**Problem details:** For the records that follow, please set down exactly the lines between the one holding "Identify the click" and the one holding "Negócios (440, 327)", inclusive, and only those.

Records shown below:

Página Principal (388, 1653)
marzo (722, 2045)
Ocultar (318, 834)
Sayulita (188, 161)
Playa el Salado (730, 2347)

End of Records shown.
Records shown below:

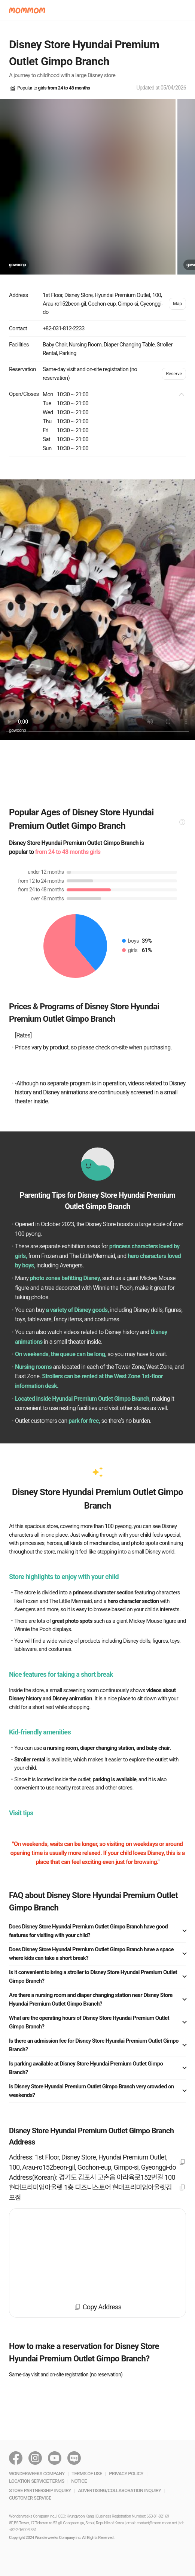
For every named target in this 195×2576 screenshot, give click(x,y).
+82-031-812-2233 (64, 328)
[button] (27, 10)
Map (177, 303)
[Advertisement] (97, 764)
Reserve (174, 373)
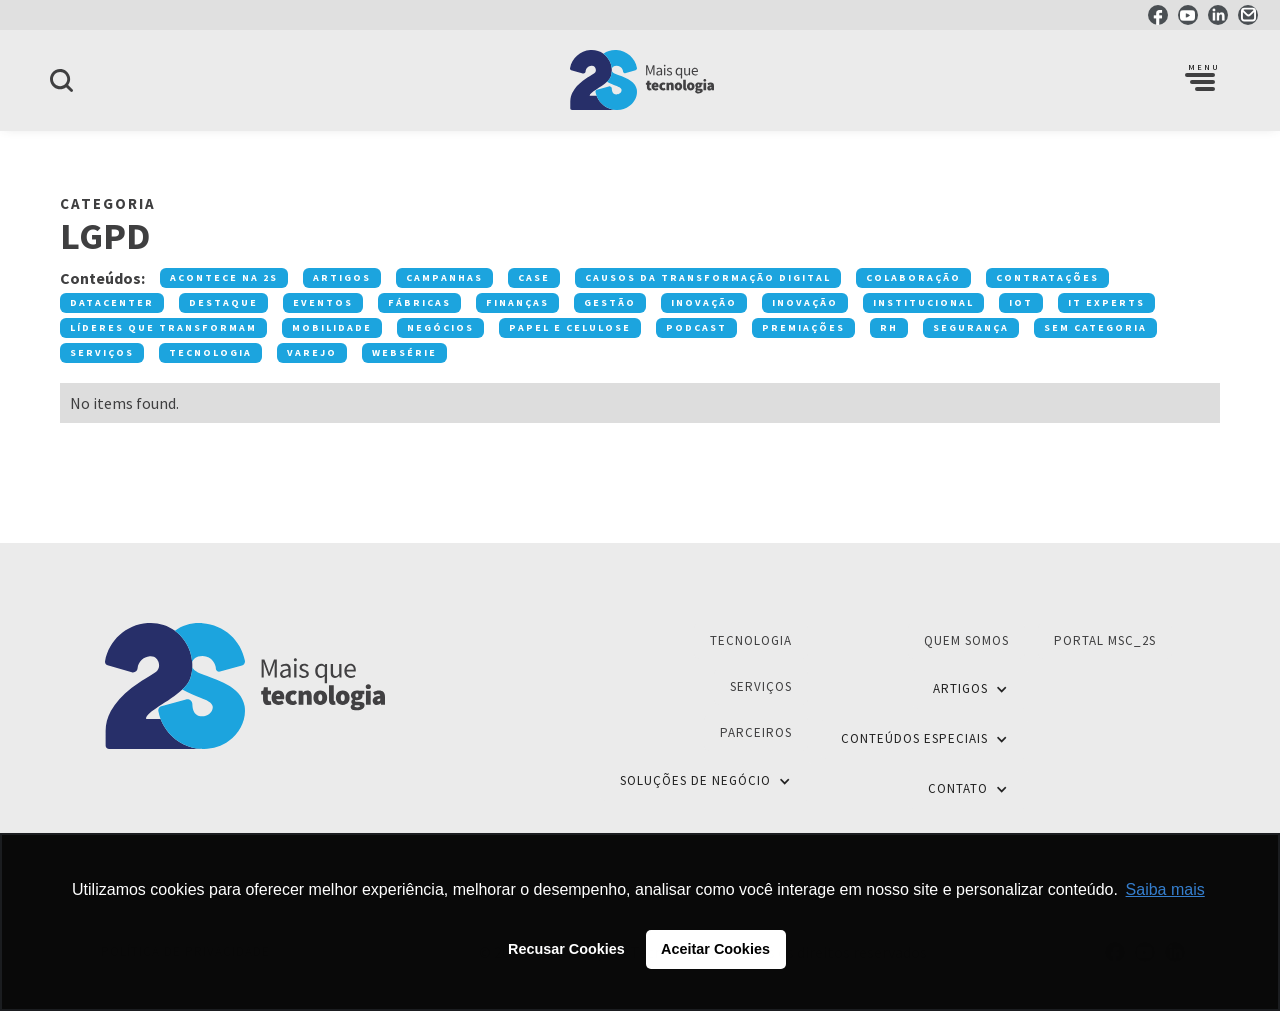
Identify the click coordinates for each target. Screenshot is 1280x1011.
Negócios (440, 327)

End of Records shown.

**Solution:**
Identify the click coordinates for each target. Screenshot is 1280x1011.
Negócios (440, 327)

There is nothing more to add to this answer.